I will have a small pension from previous job.
Plus I am buying in NI years (voluntary contribs, not currently working). These are very cheap for what you get back.
And I have a small personal pension going. This was especially attractive because for me as a low earner the govt. adds in money I didn't even have to earn!
We have paid off our debts and mortgage already, we have "enough" in cash savings and do occasional investments in unit trusts.
We already have so much of our wealth tied up in our house, I wouldn't want all our pension dependent on one type of investment (property), so personally wouldn't choose Buy-to-Let as a pension scheme.
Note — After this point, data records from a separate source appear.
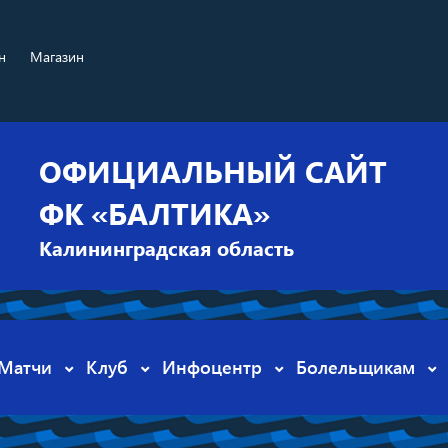
н
Магазин
ОФИЦИАЛЬНЫЙ САЙТ
ФК «БАЛТИКА»
Калининградская область
Матчи
Клуб
Инфоцентр
Болельщикам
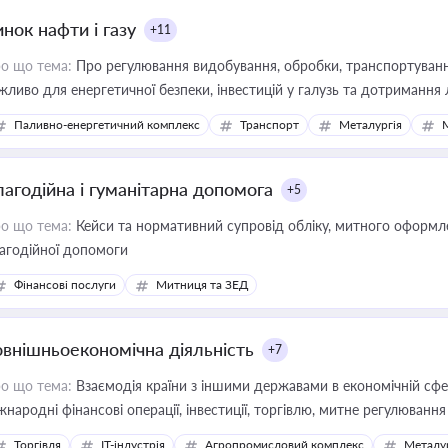
нок нафти і газу
+11
о що тема:
Про регулювання видобування, обробки, транспортування
жливо для енергетичної безпеки, інвестицій у галузь та дотримання 
Паливно-енергетичний комплекс
Транспорт
Металургія
лагодійна і гуманітарна допомога
+5
о що тема:
Кейси та нормативний супровід обліку, митного оформлен
агодійної допомоги
Фінансові послуги
Митниця та ЗЕД
овнішньоекономічна діяльність
+7
о що тема:
Взаємодія країни з іншими державами в економічній сфері
жнародні фінансові операції, інвестиції, торгівлю, митне регулювання
Торгівля
IT-індустрія
Агропромисловий комплекс
Металу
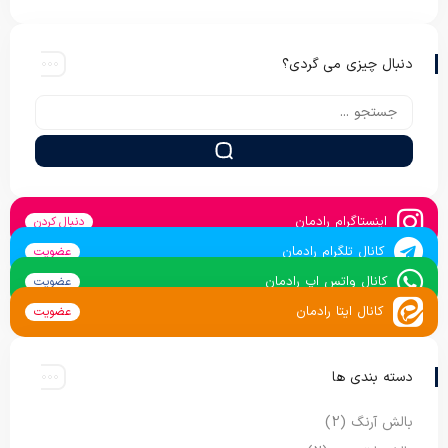
دنبال چیزی می گردی؟
اینستاگرام رادمان
دنبال کردن
کانال تلگرام رادمان
عضویت
کانال واتس اپ رادمان
عضویت
کانال ایتا رادمان
عضویت
دسته بندی ها
بالش آرنگ
(2)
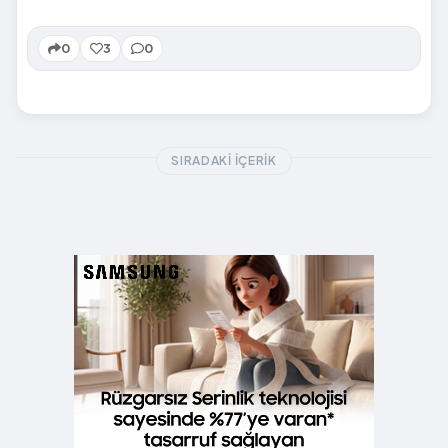
0
3
0
SIRADAKI İÇERIK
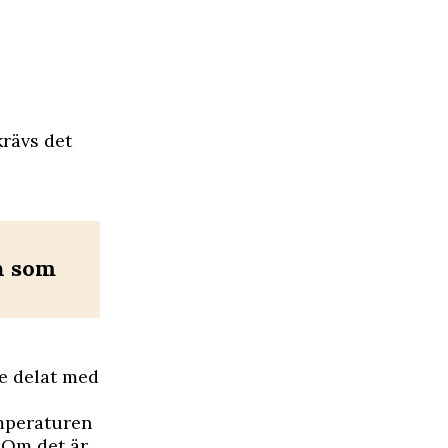
krävs det
n som
re delat med
emperaturen
. Om det är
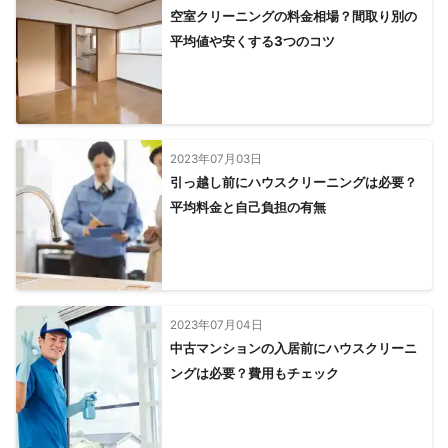
空室クリーニングの料金相場？間取り別の
平均値や安くする3つのコツ
2023年07月03日
引っ越し前にハウスクリーニングは必要？
平均料金と自己負担の有無
2023年07月04日
中古マンションの入居前にハウスクリーニ
ングは必要？費用もチェック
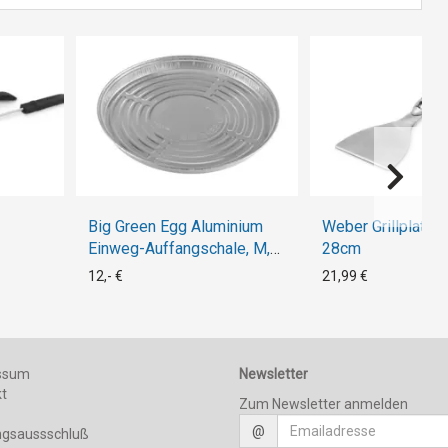
Big Green Egg Aluminium
Weber Grillplatte
Einweg-Auffangschale, M,
28cm
S, MX
12,- €
21,99 €
ssum
Newsletter
kt
Zum Newsletter anmelden
@
ngsaussschluß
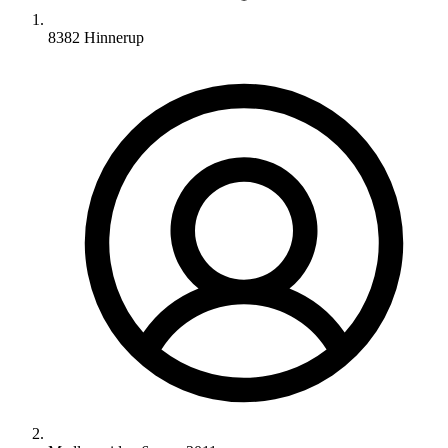
8382 Hinnerup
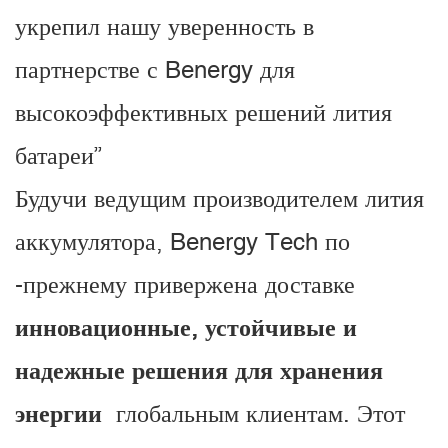
укрепил нашу уверенность в
партнерстве с Benergy для
высокоэффективных решений лития
батареи”
Будучи ведущим производителем лития
аккумулятора, Benergy Tech по
-прежнему привержена доставке
инновационные, устойчивые и
надежные решения для хранения
энергии
глобальным клиентам. Этот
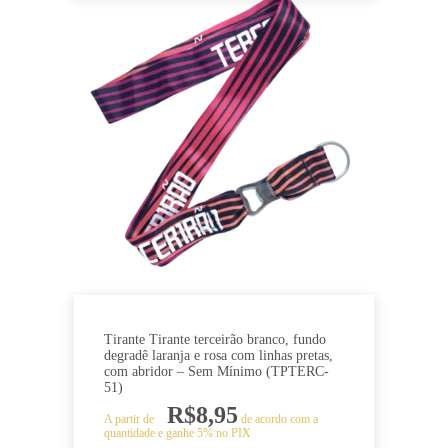
Tirante Tirante terceirão branco, fundo
degradê laranja e rosa com linhas pretas,
com abridor – Sem Mínimo (TPTERC-
51)
R$
8,95
A partir de
de acordo com a
quantidade e ganhe 5% no PIX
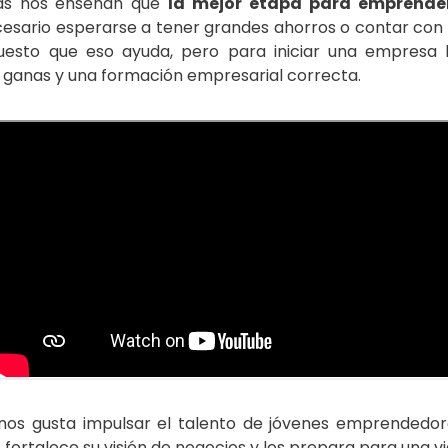
tas nos enseñan que
la mejor etapa para emprender
ecesario esperarse a tener grandes ahorros o contar con
uesto que eso ayuda, pero para iniciar una empresa
ganas y una formación empresarial correcta.
os gusta impulsar el talento de jóvenes emprendedo
 fortalece su visión de negocios y los prepara para una v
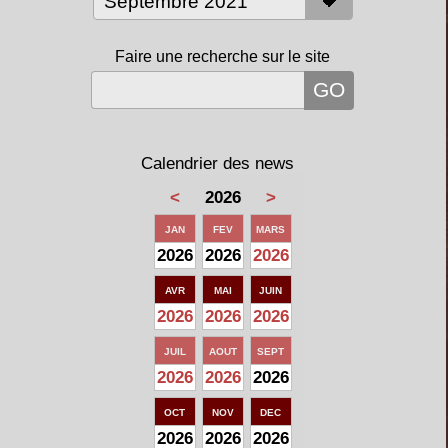
Faire une recherche sur le site
Calendrier des news
<
2026
>
JAN
FEV
MARS
2026
2026
2026
AVR
MAI
JUIN
2026
2026
2026
JUIL
AOUT
SEPT
2026
2026
2026
OCT
NOV
DEC
2026
2026
2026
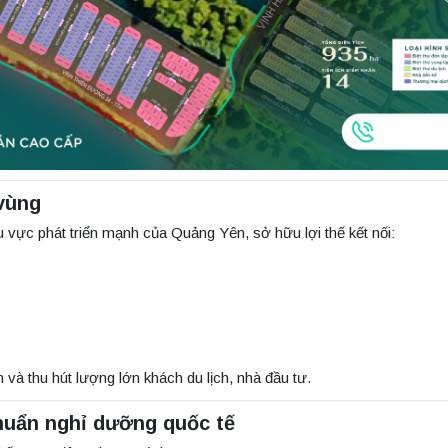
 vùng
vực phát triển mạnh của Quảng Yên, sở hữu lợi thế kết nối:
an và thu hút lượng lớn khách du lịch, nhà đầu tư.
huẩn nghỉ dưỡng quốc tế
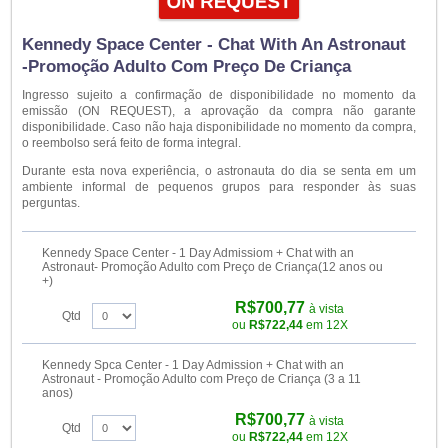
Kennedy Space Center - Chat With An Astronaut
-Promoção Adulto Com Preço De Criança
Ingresso sujeito a confirmação de disponibilidade no momento da
emissão (ON REQUEST), a aprovação da compra não garante
disponibilidade. Caso não haja disponibilidade no momento da compra,
o reembolso será feito de forma integral.
Durante esta nova experiência, o astronauta do dia se senta em um
ambiente informal de pequenos grupos para responder às suas
perguntas.
Kennedy Space Center - 1 Day Admissiom + Chat with an
Astronaut- Promoção Adulto com Preço de Criança(12 anos ou
+)
R$700,77
à vista
Qtd
ou
R$722,44
em 12X
Kennedy Spca Center - 1 Day Admission + Chat with an
Astronaut - Promoção Adulto com Preço de Criança (3 a 11
anos)
R$700,77
à vista
Qtd
ou
R$722,44
em 12X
And otherwise I will work until I'm 75, and rely on DH's pension (company sponsored, but not a final salary scheme) where I have to. Willingness to work until 75 was the biggest factor in all the scenarios I tried to work thru on a spreadsheet.
Over the age of 65 the tax-free allowance on income goes up (goes up again after 75). Assuming all conditions continue the same until I retire, and that I live as long as I expect to, I should get a bit more income from the personal pension than I will from DIY pension planning (e.g., in the shares ISA). But the shares ISA income will be tax-free, and the various pensions/NI income will be low enough to attract little tax.
It's really complicated planning all this, I don't know if my strategy is best, I think I can live with it, though.